Zur Verteidigung des Preises muss man allerdings sagen, dass die App von Aufbau und  Umfang eher einem traditionellen Fachnachschlagewerk als einer primären Mobilapplikation
ähnelt.

 

Nach Installation der App öffnet sich ein Bildschirm auf dem der User im Wesentlichen die Geschäftsbedingungen der Herausgebers und einen Haftungsausschluss für Fehldosierungen und
Ähnliches akzeptiert.

 

In der Folge öffnet sich ein Startbildschirm, zweigeteilt zwischen Symptomen und Fachunterteilungen, von diesem ausgehend sind die unterschiedlichen Algorithmen verlinkt, zumeist bis in
eine zweite, gelegentlich dritte Ebene. Insgesamt dürften sich etwa 180 primäre Artikel im System befinden, zusätzlich findet sich eine Vielzahl von externen Verlinkungen, teils zu frei
einsehbaren Inhalten von Drittanbietern, teils lediglich zu den Abstracts der verlinkten Artikel. 

Inhaltlich sind alle Artikel sicher über alle Zweifel erhaben, es gibt viele Checklisten von zu beachtenden Symptomen, Medikamentenempfehlungen und auch Hinweise zu notfallmedizinischen
Prozeduren, dies alles in ansprechender Optik, ohne die Folien überladen wirken zu lassen. Einzig der Homebildschirm unterschreitet auf dem iPhone die Grenze des guten Handlings, hier gelingt
Nutzern mit grösseren Händen aufgrund der Vielzahl der Buttons nicht immer sicher der Zugriff auf das gewünschte Thema.

 

Insgesamt bekommt der Benutzer für 23,99€ Zugriff auf etwa 180 Themen im Rahmen der Notfallstandards, dies entspricht nach Eigenangabe 70% der gesamten Folien, ab einer gewissen
Informationstiefe werden manche Inhalte nur noch dem Nutzer mit Spitallizenz zur Verfügung gestellt.
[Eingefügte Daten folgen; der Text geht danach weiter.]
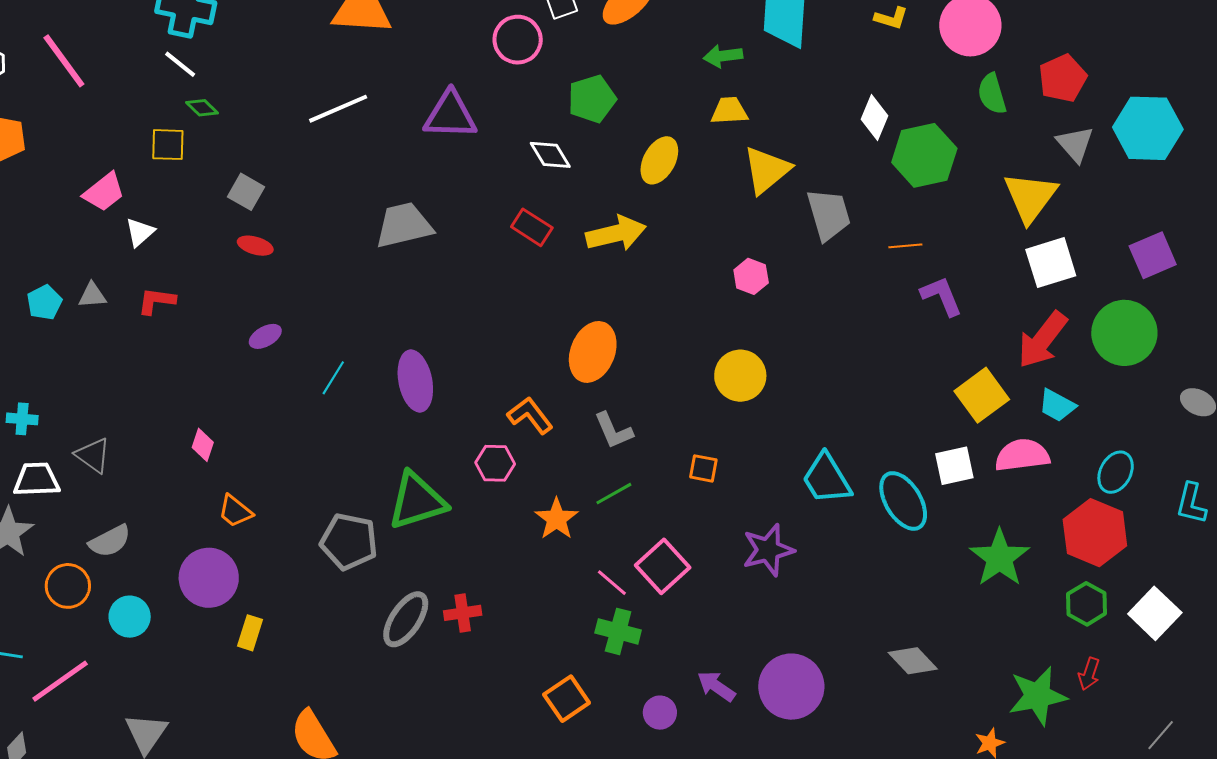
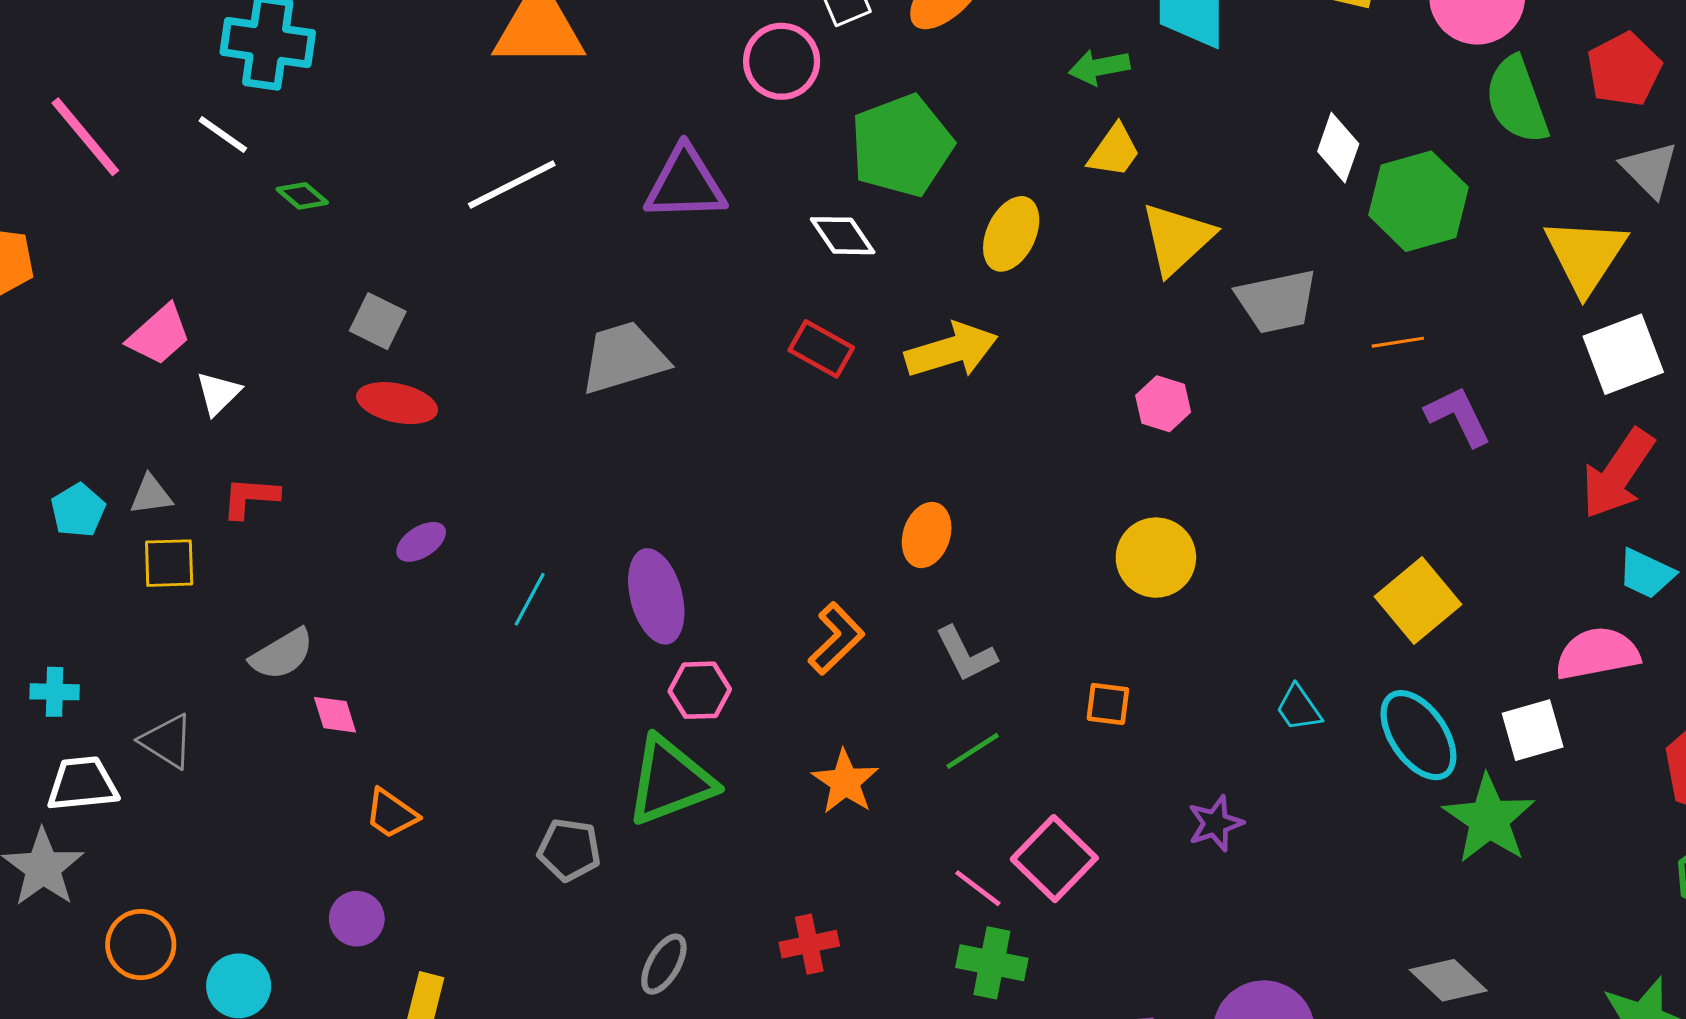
white line: (180, 64) -> (223, 134), moved
green semicircle: (992, 94) -> (1517, 100), size x1.4
green pentagon: (592, 99) -> (902, 146), size x1.4
yellow trapezoid: (729, 111) -> (1114, 151), turned 132
yellow square: (168, 145) -> (169, 563), moved
gray trapezoid: (829, 215) -> (1277, 301), turned 98
red ellipse: (255, 246) -> (397, 403), size x1.4
orange ellipse: (593, 352) -> (927, 535), size x0.7
yellow square: (982, 395) -> (1418, 601), moved
orange L-shape: (530, 415) -> (836, 639), turned 87
pink diamond: (203, 445) -> (335, 715), turned -32
pink hexagon: (495, 463) -> (700, 690), moved
white square: (954, 466) -> (1533, 730), moved
cyan trapezoid: (827, 479) -> (1299, 708), size x0.6
orange star: (556, 519) -> (845, 782), moved
gray semicircle: (110, 541) -> (282, 654), moved
gray pentagon: (349, 542) -> (569, 850), size x0.7
purple star: (768, 550) -> (1215, 823), size x0.7
green star: (999, 558) -> (1489, 819), moved
purple circle: (209, 578) -> (357, 919), size x0.6
red cross: (463, 613) -> (809, 944), moved
gray ellipse: (406, 619) -> (664, 964), size x0.7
Dieses Vorgehen ist aus Vertreibersicht zwar verständlich, da ausgemachtes Ziel der App ist
User zum Erwerb einer Spitallizenz zu ermutigen, trotzdem empfinde ich die Tatsache als grösstes Manko der Applikation. Dies benachteiligt die Interessenten, die nicht den Vorteil einer
investitionsbereiten Klinikleitung haben systematisch und ist meines Erachtens nicht zeitgemäss. Die nicht erhältlichen Inhalte beschränken sich jedoch zumeist auf die informationen der zweiten
oder sogar dritten Folienebene. Bei insgesamt doch übersichtlichem Datenvolumen wundert ebenso die Tatsache dass alle Inhalte nur online verfügbar sind (worauf aber in der Beschreibung
hingewiesen wird), eine Offline Verfügbarkeit mit regelmässigen Updates wäre hier sicher die benutzerfreundlichere Alternative gewesen, hierauf wurde aus Kostengründen jedoch verzichtet. Dies
macht die Applikation in bestimmten Räumlichkeiten (so der Notaufnahme in der Autor arbeitet) allerdings komplett unbenutzbar.

 

Genug jedoch der Systemkritik, sehr positiv fällt die hohe Evidenzorientierung der Applikation aus, viele externe Links führen zudem zu frei erhältlichen deutschsprachigen Artikeln, die
allerdings ebenso nur online verfügbar sind. Gerade in Deutschland ist die Arbeit in den Notaufnahmen derzeit noch wenig evidenzbasiert, der hier verfolgte wegweisende Ansatz kann uns allen
diesbezüglich noch viel positiven Input geben. Für die mobile Einzellizenz sollten meines Erachtens nach jedoch noch die lokalen Besonderheiten der Folien (z.B. Telefonnummern) entfernt werden
und durchgängig Wirkstoffe statt Freinamen verwendet werden, bislang wurde aus Kostengründen auf ein separates Folienset ebenfalls verzichtet

Der Aufbau der App fällt bei den heutigen Möglichkeiten ebenfalls etwas spartanisch aus, neben den einzelnen hierarchisch angeordneten Folien findet sich im Wesentlichen keine weitere
Funktionalität, eine Suchfunktion ist lediglich für Krankenhauslizenzen integriert.

 

 

Fazit:

 

In der Summe erscheint mir die Applikation von Idee und Inhalt her exzellent, die Folien überzeugen durch strukturelle Übersichtlichkeit und mit zahlreichen wertvollen Verlinkungen. Die
Ausführung bietet hingegen noch einiges an Optimierungsbedarf,an einigen Stellen wirkt das Produkt schlicht wie eine nicht ganz ausgereifte Version der Website ohne die Möglichkeiten des Mediums
iPad/iPhone dabei ausreichend zu nutzen.

Hier ist zuvorderst die  fehlende Offlinefunktion und die Limitierung auf 70% der Inhalte für Einzelnutzer zu nennen, ersteres Manko wird die Nutzung für zahlreiche Teilnehmer
erheblich erschwere. Nicht jeder Interessierte hat als Backup schliesslich eine investitionswillige Klinik und freies WLAN am Arbeitsplatz! 

 

positiv

 

sehr übersichtliche Folien und gute Entscheidungsbäume

erste evidenzbasierte Notfallmedizin-Ressource

viele gute Links mit vielfach frei verfügbaren Inhalten 

 

negativ

 

fehlende Offline Funktion

Inhaltsbeschränkung ab höheren Ebenen und fehlende Suchfunktion in Einzellizenz 

häufiger Wechsel zwischen Wirkstoffen und Freinamen

 

Demnächst neue App-Rezension: NotfallStandards (Uni Basel)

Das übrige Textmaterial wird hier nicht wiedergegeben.